Over time, the Turnpike has filled with cars, and Salvucci said the congestion has prompted many drivers to get off the road and spill into the neighborhoods in order to find a quicker path to wherever they are going. With the rapid growth of Kendall Square and the Seaport District, Salvucci said, West Station is needed to ease some of the pressure on the Turnpike by getting drivers commuting to those locations out of their cars and on to public transit. He said the so-called Grand Junction Line could be used to transport passengers coming from west of Boston to Kendall Square.
“The demand is there. It’s not a theoretical thing. You can count the building permits,” he said. “Those commuters are coming and there’s no space for them on the Turnpike.”
Salvucci also addressed a number of other transit issues. Here’s a small sampling:
Seaport District — Salvucci said Silver Line service within the Seaport District could improve if the buses didn’t have to stop where they come out of the tunnel from South Station at D Street and if they could use a ramp that leads down into the Ted Williams Tunnel that is currently reserved only for State Police and maintenance vehicles.
Salvucci said a tunnel under D Street should be built and Silver Line buses should use the ramp. He said both initiatives were part of original plans for the area. He noted the environmental impact statement for Silver Line service to Logan International Airport assumed the ramp would be used for the buses. “That’s the way it was planned,” he said.
“People are talking about self-driving cars and they’re acting like they can’t figure out how to get a bus down a ramp on to a highway,” he said. “It’s bizarre. We’ve just got to get out of this land-of-a -1,000-excuses mentality and say we’ve got to fix these things.”
Salvucci also noted the original plan for the Silver Line was to eventually replace the buses with light rail vehicles, with tracks connecting the line to the Chinatown Station on the Orange Line and the Green Line near Boylston Station. He said the planning for the conversion to light rail was well underway when the Romney administration killed it. “I think it was criminal,” he said.
Congestion pricing – Salvucci doesn’t like the idea of charging drivers more for using roadways at peak travel periods unless viable, high-quality transit is available as an alternative.
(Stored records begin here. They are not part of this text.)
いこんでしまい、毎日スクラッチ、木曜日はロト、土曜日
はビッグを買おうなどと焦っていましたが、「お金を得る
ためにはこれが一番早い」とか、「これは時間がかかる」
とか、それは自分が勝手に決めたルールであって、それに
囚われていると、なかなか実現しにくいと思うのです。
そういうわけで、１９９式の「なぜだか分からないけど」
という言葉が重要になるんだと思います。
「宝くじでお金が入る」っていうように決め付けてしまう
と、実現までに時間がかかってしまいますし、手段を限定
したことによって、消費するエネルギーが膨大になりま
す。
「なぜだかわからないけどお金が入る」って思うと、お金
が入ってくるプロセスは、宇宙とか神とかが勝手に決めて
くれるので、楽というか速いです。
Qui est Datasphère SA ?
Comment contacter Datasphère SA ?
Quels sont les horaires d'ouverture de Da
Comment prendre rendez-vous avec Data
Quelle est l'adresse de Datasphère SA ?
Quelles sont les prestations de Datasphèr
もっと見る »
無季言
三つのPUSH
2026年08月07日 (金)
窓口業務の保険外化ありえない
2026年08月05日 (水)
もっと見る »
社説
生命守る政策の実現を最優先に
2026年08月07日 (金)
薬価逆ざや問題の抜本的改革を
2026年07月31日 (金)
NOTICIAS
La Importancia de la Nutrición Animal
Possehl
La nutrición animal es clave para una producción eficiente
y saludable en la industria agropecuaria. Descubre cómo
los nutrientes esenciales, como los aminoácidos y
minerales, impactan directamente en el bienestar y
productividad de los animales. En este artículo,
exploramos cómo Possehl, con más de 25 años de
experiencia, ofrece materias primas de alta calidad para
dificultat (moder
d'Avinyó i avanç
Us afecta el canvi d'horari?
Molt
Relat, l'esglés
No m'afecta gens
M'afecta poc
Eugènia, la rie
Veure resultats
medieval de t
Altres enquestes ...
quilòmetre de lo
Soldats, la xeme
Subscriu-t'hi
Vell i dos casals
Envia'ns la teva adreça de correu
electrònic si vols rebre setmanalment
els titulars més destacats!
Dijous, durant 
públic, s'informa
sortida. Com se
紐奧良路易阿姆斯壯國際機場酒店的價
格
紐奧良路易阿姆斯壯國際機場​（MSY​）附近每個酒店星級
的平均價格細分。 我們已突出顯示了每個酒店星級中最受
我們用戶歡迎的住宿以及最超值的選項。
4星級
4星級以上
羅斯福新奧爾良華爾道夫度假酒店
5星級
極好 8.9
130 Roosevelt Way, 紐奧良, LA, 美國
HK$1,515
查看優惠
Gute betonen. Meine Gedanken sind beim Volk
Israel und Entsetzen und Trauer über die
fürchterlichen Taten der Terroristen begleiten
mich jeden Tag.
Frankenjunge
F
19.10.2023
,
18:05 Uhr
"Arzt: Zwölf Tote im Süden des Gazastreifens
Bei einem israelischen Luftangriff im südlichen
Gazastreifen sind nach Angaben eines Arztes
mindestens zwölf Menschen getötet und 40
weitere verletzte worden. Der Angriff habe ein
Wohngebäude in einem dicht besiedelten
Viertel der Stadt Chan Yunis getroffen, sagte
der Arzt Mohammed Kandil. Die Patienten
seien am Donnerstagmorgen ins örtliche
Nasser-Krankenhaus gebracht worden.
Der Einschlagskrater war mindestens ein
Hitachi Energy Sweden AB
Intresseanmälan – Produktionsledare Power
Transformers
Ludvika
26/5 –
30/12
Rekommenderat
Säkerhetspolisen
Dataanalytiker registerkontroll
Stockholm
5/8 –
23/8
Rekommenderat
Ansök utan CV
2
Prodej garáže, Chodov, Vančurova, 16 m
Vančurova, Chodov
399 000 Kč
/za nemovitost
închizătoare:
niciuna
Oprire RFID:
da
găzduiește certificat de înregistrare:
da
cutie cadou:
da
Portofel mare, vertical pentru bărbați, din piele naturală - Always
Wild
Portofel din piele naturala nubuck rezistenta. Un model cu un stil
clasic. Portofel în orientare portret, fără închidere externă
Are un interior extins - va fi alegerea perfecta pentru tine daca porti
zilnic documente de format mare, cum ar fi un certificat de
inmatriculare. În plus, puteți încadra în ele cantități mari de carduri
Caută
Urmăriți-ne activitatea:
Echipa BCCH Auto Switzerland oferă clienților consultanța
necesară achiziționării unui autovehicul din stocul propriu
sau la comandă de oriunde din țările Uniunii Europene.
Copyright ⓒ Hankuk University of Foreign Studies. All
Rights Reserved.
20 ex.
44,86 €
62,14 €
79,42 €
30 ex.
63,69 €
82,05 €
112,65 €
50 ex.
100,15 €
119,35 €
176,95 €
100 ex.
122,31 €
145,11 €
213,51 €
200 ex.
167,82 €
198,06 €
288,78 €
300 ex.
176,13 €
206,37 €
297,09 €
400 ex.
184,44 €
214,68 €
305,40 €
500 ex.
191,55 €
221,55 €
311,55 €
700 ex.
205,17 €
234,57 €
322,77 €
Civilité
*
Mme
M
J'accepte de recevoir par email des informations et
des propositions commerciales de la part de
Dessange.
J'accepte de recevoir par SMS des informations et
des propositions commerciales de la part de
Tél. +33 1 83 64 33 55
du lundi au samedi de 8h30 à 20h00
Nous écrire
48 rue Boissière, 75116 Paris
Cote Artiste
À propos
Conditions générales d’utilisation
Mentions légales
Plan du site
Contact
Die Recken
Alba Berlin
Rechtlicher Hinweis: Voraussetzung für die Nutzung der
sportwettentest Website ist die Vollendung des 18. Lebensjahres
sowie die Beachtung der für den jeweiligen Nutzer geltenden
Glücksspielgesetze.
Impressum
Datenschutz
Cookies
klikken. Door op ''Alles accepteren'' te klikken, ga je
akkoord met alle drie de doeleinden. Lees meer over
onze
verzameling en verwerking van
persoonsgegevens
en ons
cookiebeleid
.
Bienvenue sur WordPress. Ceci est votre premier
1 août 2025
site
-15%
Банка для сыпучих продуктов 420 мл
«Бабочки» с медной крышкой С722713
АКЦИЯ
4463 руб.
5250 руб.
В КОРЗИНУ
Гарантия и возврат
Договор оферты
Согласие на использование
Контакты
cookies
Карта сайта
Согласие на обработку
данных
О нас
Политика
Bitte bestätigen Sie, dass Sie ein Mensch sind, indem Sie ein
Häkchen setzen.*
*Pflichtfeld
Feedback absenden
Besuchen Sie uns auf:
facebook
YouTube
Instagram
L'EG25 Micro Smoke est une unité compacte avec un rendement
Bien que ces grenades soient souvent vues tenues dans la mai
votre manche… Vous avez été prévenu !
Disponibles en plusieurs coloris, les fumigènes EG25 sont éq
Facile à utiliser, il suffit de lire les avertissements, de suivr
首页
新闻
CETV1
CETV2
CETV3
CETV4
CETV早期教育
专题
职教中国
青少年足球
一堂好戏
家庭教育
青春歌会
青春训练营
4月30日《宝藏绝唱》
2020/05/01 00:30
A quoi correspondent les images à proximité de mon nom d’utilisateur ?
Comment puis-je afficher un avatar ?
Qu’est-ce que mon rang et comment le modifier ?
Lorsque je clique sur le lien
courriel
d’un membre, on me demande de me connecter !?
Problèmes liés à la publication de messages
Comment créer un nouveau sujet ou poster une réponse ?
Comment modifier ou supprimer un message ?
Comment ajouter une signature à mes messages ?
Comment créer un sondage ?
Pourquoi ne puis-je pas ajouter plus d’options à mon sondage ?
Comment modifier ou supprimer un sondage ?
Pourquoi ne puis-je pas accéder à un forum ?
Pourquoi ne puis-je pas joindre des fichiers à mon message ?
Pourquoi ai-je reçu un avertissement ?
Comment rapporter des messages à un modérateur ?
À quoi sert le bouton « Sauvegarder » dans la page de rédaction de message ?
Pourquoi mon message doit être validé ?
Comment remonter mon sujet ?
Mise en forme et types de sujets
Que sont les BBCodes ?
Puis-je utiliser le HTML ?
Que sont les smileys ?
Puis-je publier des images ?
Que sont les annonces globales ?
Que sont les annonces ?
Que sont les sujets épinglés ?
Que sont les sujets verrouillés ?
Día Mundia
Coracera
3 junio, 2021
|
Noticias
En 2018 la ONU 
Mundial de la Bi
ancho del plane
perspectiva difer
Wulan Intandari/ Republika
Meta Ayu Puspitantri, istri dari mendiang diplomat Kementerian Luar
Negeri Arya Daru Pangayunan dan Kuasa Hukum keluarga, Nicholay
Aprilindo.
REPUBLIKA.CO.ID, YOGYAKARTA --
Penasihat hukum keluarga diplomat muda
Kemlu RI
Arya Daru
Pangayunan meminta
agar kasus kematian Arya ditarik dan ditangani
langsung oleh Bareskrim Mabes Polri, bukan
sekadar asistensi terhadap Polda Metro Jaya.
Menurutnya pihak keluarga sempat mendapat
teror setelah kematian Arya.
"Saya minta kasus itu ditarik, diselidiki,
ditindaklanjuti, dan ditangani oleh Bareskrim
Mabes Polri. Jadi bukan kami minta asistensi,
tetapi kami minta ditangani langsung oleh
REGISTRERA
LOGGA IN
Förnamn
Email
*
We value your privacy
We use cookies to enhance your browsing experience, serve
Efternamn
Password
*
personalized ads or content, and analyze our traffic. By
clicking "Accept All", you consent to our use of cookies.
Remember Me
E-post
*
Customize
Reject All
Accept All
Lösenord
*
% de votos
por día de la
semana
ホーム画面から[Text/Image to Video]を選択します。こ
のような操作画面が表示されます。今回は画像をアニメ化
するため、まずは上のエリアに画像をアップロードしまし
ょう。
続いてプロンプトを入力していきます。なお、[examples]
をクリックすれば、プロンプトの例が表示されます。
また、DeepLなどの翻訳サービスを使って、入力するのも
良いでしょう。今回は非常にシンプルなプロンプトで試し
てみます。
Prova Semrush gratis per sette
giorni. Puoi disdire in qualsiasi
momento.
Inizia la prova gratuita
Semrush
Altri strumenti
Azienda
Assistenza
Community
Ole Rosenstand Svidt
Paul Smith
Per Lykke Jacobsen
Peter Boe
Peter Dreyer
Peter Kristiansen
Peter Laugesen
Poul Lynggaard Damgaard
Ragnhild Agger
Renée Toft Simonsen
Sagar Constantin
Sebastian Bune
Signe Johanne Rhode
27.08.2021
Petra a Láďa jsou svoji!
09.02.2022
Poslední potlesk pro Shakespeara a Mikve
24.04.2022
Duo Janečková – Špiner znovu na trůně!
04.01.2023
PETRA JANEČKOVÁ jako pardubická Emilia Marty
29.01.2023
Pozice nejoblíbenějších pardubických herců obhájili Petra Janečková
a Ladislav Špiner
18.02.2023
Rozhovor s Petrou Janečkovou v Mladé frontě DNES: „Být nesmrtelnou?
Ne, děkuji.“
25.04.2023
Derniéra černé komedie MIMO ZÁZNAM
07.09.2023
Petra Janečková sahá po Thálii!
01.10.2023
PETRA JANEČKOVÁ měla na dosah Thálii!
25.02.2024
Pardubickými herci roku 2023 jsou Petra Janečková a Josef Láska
“All congestion pricing does is decide the lucky few who get to use the capacity that’s there,” he said, meaning those who can afford to use the roads will. But he said congestion pricing can work if a viable transit alternative can work. He said discussions in Boston about congestion pricing are out of sequence — the transit improvements must happen before congestion pricing is implemented.
Uber/Lyft — Salvucci isn’t a fan of ride-hailing apps for a variety of reasons.
Personally, he won’t use them because the companies don’t provide health care to their drivers.
Professionally, he is concerned about how Uber and Lyft are pulling riders away from public transit, particularly buses, and adding to congestion on the roads – all with a business model that’s unsustainable. He said each ride-hailing trip receives a $2 to $3 subsidy from the app’s investors, suggesting the subsidies won’t go on forever. “There’s no basis to believe [ride-hailing apps are] going to be there 10 years from now,” he said.